In February 1940, in Moscow signed a new Treaty between the USSR and Germany. The agreement provided that the Soviet Union will deliver to Germany 1 000 000 tons of feed grains and legumes, 900,000 tons of oil, 100,000 tons of cotton, 500,000 tons of phosphates 100,000 tons of chrome ores 500,000 tons of iron ore, 300,000 tons of iron, 2 400 kg of platinum, 11 000 tonnes of copper, 3,000 tons of Nickel, 950 tons of zinc, 500 tons of molybdenum, 500 tons of tungsten, 40 tons of cobalt. These and other materials were transported through Soviet and Polish territory, which allowed Nazi Germany to circumvent the British naval blockade.
The German military command has received the consent of Moscow to refuel submarines and warships of the Navy of Germany on the Soviet bases. The Soviet Union also helped Germany to avoid British naval blockades, with the submarine base in the Northern part of the Soviet Union in Murmansk.
On 10 January 1941, signed an agreement on mutual deliveries until August 1942. On the same day was signed a Treaty on the Soviet-German border from the river Gambling to the Baltic sea, the agreement on resettlement of the Lithuanian, Latvian and Estonian SSR of the Germans in Germany, the agreement on the settlement of mutual property claims related to the resettlement.

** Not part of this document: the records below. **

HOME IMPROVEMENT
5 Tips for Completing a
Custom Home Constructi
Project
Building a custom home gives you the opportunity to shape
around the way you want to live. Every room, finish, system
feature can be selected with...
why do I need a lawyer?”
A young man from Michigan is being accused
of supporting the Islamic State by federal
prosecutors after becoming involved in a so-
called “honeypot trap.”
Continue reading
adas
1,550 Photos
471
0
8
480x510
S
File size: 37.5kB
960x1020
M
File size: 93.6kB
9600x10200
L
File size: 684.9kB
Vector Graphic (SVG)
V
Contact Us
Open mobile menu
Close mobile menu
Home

June 3, 1941 a secret decision of the Politburo approved the “special reserves” to supply to Germany of thousands of tons of strategic raw materials, military industry: copper, Nickel, tin, molybdenum and tungsten. Some of the raw materials, the Soviet Union bought in other countries and delivered in Germany. It was a rare metals and rubber, without which it would have motorized units of the Wehrmacht a few weeks stopped.
Between 1939 and 1941 Stalin supplies Hitler, 1.5 million tons of oil, 1.5 million tons of grain and many thousand tons of rubber, timber, phosphates, iron and other metallic ores, in particular chrome, manganese and platinum. It is a trade agreement with the Soviet Union helped Germany to overcome the blockade.
The last echelon of Soviet grain to Germany passed through the Western bug river in Terespol 22 June 1941, over one hour and 15 minutes before the attack on the USSR. By the way, it is still not paid.